┌────────

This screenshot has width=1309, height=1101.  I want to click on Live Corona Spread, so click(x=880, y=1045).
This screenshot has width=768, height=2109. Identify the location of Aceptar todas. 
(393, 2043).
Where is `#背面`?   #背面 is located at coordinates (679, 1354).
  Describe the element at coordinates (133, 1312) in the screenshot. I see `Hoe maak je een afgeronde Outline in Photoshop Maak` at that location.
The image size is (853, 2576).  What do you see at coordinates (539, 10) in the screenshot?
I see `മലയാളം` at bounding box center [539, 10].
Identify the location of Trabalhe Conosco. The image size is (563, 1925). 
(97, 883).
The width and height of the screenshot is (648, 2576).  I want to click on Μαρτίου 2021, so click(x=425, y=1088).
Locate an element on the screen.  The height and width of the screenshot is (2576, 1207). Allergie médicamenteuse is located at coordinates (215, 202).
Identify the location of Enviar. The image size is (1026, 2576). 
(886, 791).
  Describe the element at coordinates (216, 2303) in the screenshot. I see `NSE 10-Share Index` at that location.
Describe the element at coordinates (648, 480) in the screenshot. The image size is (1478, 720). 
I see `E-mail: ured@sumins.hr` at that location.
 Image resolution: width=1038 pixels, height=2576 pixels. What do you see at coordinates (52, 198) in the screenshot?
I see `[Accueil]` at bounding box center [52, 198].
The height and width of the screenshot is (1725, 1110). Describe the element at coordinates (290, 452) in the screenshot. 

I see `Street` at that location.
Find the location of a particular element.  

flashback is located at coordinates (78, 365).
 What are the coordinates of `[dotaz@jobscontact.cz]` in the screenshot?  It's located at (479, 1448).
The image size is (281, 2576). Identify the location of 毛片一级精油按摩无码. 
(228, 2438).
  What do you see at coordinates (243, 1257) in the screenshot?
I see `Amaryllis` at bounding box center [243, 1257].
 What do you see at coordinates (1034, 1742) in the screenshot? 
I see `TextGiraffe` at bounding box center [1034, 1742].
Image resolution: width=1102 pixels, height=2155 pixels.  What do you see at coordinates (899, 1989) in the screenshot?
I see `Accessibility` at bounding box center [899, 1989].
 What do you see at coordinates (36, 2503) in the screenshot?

└────────

Task requirements: Tell how many lines in the material contain the string "click". Nothing but the number is needed.

Answer section: 2